It's the first Friday of the month and my critique group--the Sunday Swaggers--despite the wild ride in our classrooms, schools and physical BODIES, is soldiering on with a monthly challenge.  Today Margaret of Reflections on the Teche feeds our delight in the refreshing force that is Amanda Gorman by sending us to find a poem through a scavenger hunt.

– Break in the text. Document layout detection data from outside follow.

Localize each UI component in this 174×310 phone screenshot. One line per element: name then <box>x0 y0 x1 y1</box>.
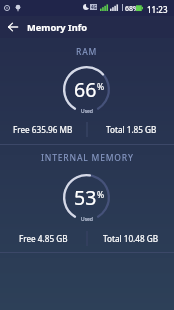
staticText: Free 635.96 MB <box>13 124 73 135</box>
staticText: % <box>97 81 105 93</box>
staticText: 4G <box>91 4 97 10</box>
staticText: Used <box>81 108 93 115</box>
staticText: Total 10.48 GB <box>103 233 159 244</box>
staticText: 53 <box>74 184 97 211</box>
staticText: 11:23 <box>147 4 168 15</box>
staticText: INTERNAL MEMORY <box>41 152 134 164</box>
staticText: 68% <box>125 4 139 14</box>
staticText: Free 4.85 GB <box>19 233 68 244</box>
staticText: Total 1.85 GB <box>106 124 157 135</box>
staticText: RAM <box>76 46 98 58</box>
staticText: 66 <box>74 76 97 103</box>
staticText: Used <box>81 216 93 223</box>
staticText: % <box>97 189 105 201</box>
button[interactable]: Back <box>0 16 25 38</box>
staticText: Memory Info <box>27 21 88 34</box>
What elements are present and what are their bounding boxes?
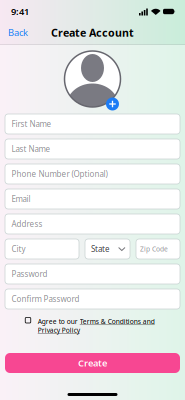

That would be enough to get us going, but IN ADDITION we would like to give a nod to today's Poetry Friday host, Kat Apel, who just last week shared a seat-of-the-pants poetry form called the LaMiPoFri.  It's ideal for people like me who are sitting down at 6:30 am to a) write my Poetry Friday post including b) writing a response to my group's challenge. Here's how Kat describes it:

"What is a lamipofri? It’s a poetry snapshot that’s quickly scribed, to give people an insight into the world around you at a given point in time – that point being the last minute as you’re scrambling for a Poetry Friday poem to post! Hence the name: LAst MInute of a POetry FRIday! The trick with the lamipofri is to pause, take a moment to look around and share that moment with others. But don’t take too long, or the moment will pass!"

I've always called such last-minute poems Instadrafts™ but Kat's has the special feature of focusing on the moment.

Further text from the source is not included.